¿Qué es lo que hacemos todos los días? ¿En qué consiste nuestra cotidianidad?
Nos ocupamos. Nos ponemos a trabajar ya sea por necesidad, por contrato o porque nos gusta hacer tales y cuales cosas. Pero alrededor de estas actividades principales, hay otras, digamos, secundarias. Pasatiempos, deportes, juegos virtuales, etcétera. Pero hay más: los ritualitos. Éstos consisten en breves interludios cargados de significado que de alguna manera validan nuestra existencia.
La mayoría de las personas no se fijan mucho en el significado del día a día. Metidos en rutinas y en los adictivos encantos creados por las series de plataformas digitales, no reparan en el ciclo diario al que están sometidos. Sentimos una especie de adormecimiento, de extraño placer al saber que al día siguiente tendremos un trabajo o alguna actividad que realizar. Eso nos reconforta. Y así pasamos años y años, acumulando recuerdos, evolucionando. No advertimos las permutaciones profundas que experimentamos con el paso del tiempo porque, por un lado, no queremos afrontar esta sucesión de hechos y aceptar que nos estamos desbaratando, que todo nuestro sistema va perdiendo eficiencia, que nos vamos transformando en seres melancólicos, y, eventualmente, nos abandonamos a nosotros mismos y, por otro lado, el ataque constante de estímulos electrónicos no nos permiten concentrarnos en cosas más trascendentes.
Pero así está construido el tejido funcional de nuestra civilización. Quizá necesitemos estos rituales y eventos diarios para entrar en sintonía con las revoluciones celestes. Tal vez estemos atrapados en nuestro propio sopor y no encontramos otra manera de resolverlo más que entregándonos a los mesmerizantes procesos de entretenimiento y dispersión.
Nos alcoholizamos, drogamos, entramos en estados de trance, meditación y contemplación, necesitamos salir de la experiencia sensorial y orgánica de nuestros cuerpos a través de la acción de sustancias psicotrópicas, de la enajenación religiosa, del deporte obsesivo. Es imperioso dejarnos arrebatar para abstraernos hacia ensoñaciones embebidas de fantasía, de proyecciones, deseos, oscuras y profundas pulsaciones psicógenas, de pretensiones y supuestos, de lúdicas maquinaciones y estrambóticas ilusiones. Y todos estos viajes alterados nos llevan a creer que realmente existe algo más, una realidad que solo es accesible a través de las presiones ejercidas sobre el sistema nervioso central.
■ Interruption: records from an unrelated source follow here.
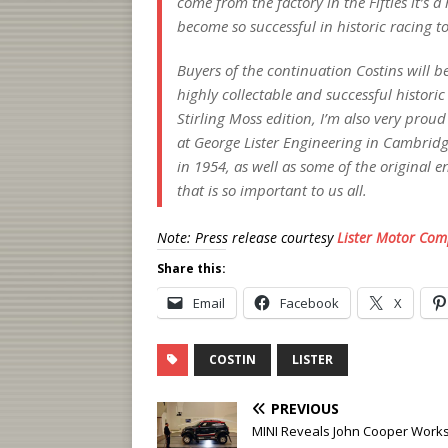
come from the factory in the Fifties it’s a
become so successful in historic racing t
Buyers of the continuation Costins will b
highly collectable and successful histor
Stirling Moss edition, I’m also very prou
at George Lister Engineering in Cambridg
in 1954, as well as some of the original e
that is so important to us all.
Note: Press release courtesy
Lister Motor Co
Share this:
Email
Facebook
X
COSTIN
LISTER
PREVIOUS
MINI Reveals John Cooper Works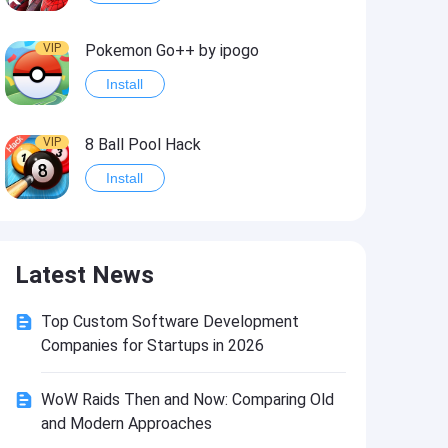
VIP
Pokemon Go++ by ipogo
Install
VIP
8 Ball Pool Hack
Install
VIP
iSigner
Latest News
Install
Top Custom Software Development
VIP
Last Day on Earth: Dead War
Companies for Startups in 2026
Install
WoW Raids Then and Now: Comparing Old
and Modern Approaches
VIP
Idle Miner Tycoon Hack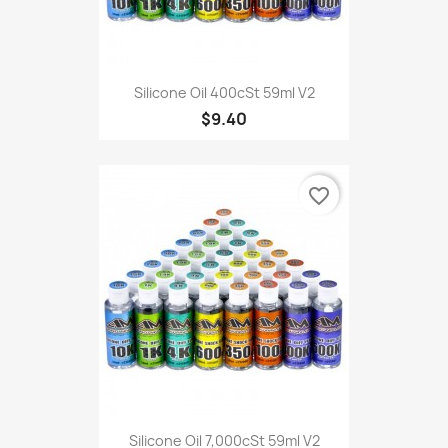
Silicone Oil 400cSt 59ml V2
$9.40
favorite_border
Silicone Oil 7,000cSt 59ml V2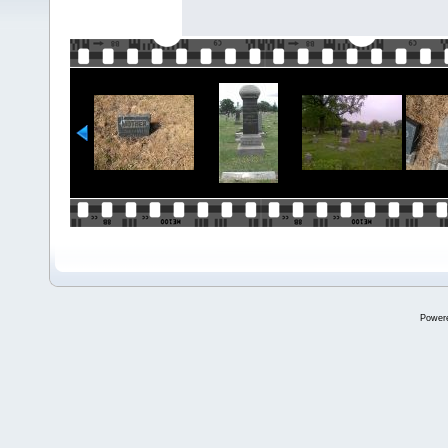
Power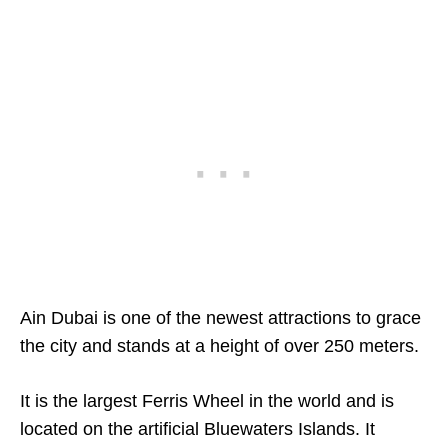
Ain Dubai is one of the newest attractions to grace
the city and stands at a height of over 250 meters.
It is the largest Ferris Wheel in the world and is
located on the artificial Bluewaters Islands. It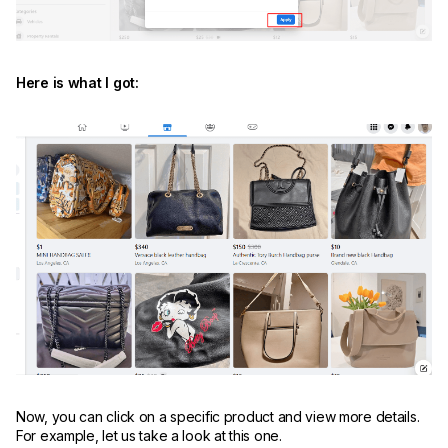
Here is what I got:
Now, you can click on a specific product and view more details.
For example, let us take a look at this one.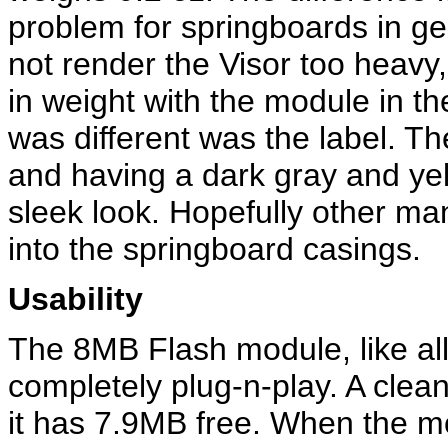
problem for springboards in ge
not render the Visor too heavy,
in weight with the module in th
was different was the label. Th
and having a dark gray and yel
sleek look. Hopefully other man
into the springboard casings.
Usability
The 8MB Flash module, like all
completely plug-n-play. A clea
it has 7.9MB free. When the mo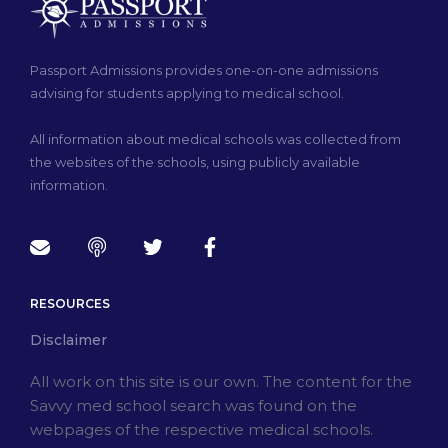
Passport Admissions provides one-on-one admissions
advising for students applying to medical school.
All information about medical schools was collected from
the websites of the schools, using publicly available
information.
RESOURCES
Disclaimer
All work on this site is our own. The content for the
Savvy med school search was found on the
webpages of the respective medical schools.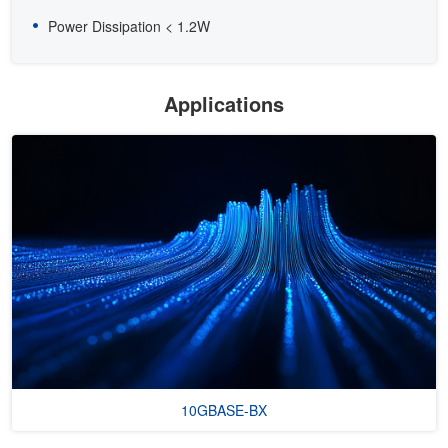
Power Dissipation < 1.2W
Applications
10GBASE-BX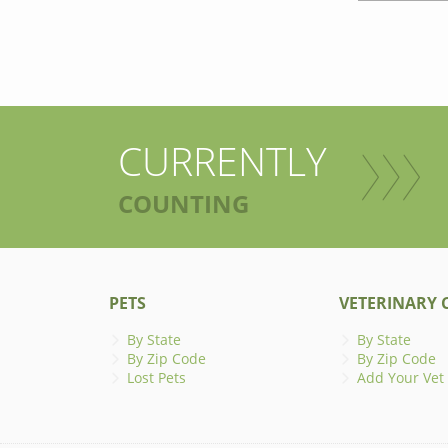
CURRENTLY
COUNTING
PETS
VETERINARY C
By State
By State
By Zip Code
By Zip Code
Lost Pets
Add Your Vet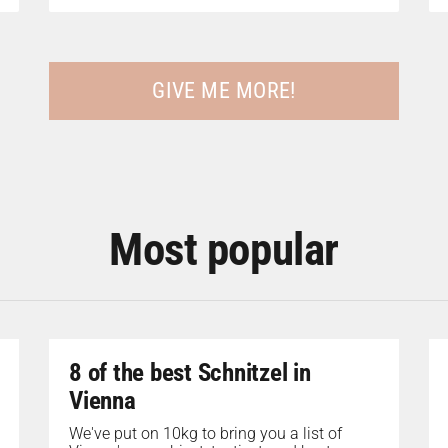
GIVE ME MORE!
Most popular
8 of the best Schnitzel in
Vienna
We've put on 10kg to bring you a list of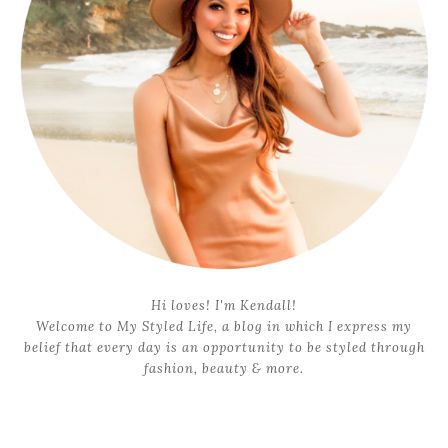
Hi loves! I'm Kendall!
Welcome to My Styled Life, a blog in which I express my
belief that every day is an opportunity to be styled through
fashion, beauty & more.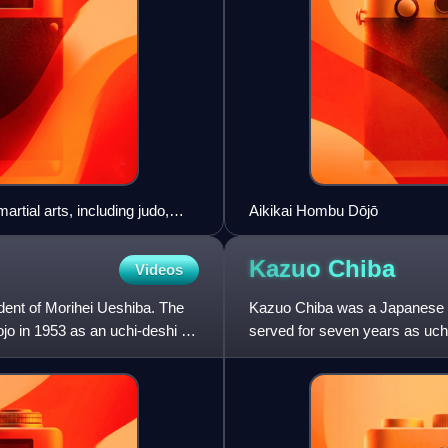
rtial arts, including judo,
Aikikai Hombu Dōjō
Kazuo
Chiba
Videos
dent of Morihei Ueshiba. The
Kazuo Chiba was a Japanese ai
o in 1953 as an uchi-deshi of
served for seven years as uch
abroad to help develop Aikido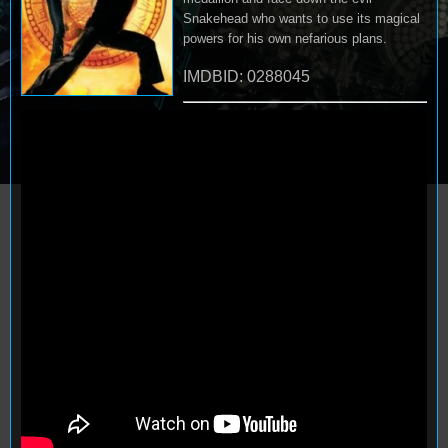
Snakehead who wants to use its magical
powers for his own nefarious plans.
IMDBID: 0288045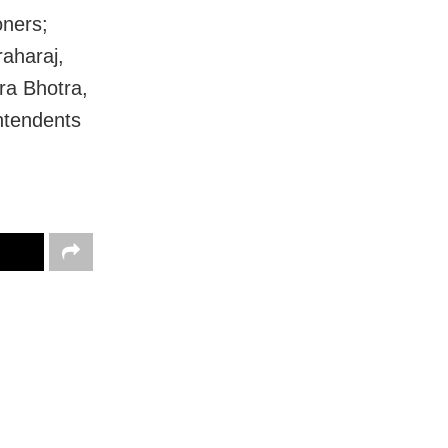
ners;
aharaj,
ra Bhotra,
ntendents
Pero tal efecto no es cierto. Seguimos atrapados en las rotaciones cósmicas y en nuestros aburridos y soporíferos días, en nuestras vidas sin sentido y en nuestros pusilánimes intentos y patéticas procrastinaciones.
Estos pequeños, fugaces, insignificantes e inconsecuentes mundos cotidianos que habitamos y dentro de los cuales nos imaginamos como importantes e imprescindibles protagonistas, nos hacen creer que estamos destinados a cosas grandiosas y memorables, cuando en realidad, el tiempo se encarga de borrarnos por completo. Todo es una quimera; nunca hemos ido más allá de nuestras capacidades, solo nuestros sueños han viajado tan lejos y a sitios insospechados e imposibles. Nunca seremos más de lo que podemos ser, por más que nos empeñemos en convencernos a nosotros mismos de tal ilusión.
Nuestras vidas no son más que simulaciones de nuestros delirios por trascender. Hemos llegado al límite de nuestras posibilidades, y nuestras acciones dejan rastro claro de nuestros límites. Ambiciones, solo eso. Deseos truncos.
Lo único que nos queda es la imaginación.
Es la droga perfecta. Ahí podemos ir a donde sea y creernos lo que queramos.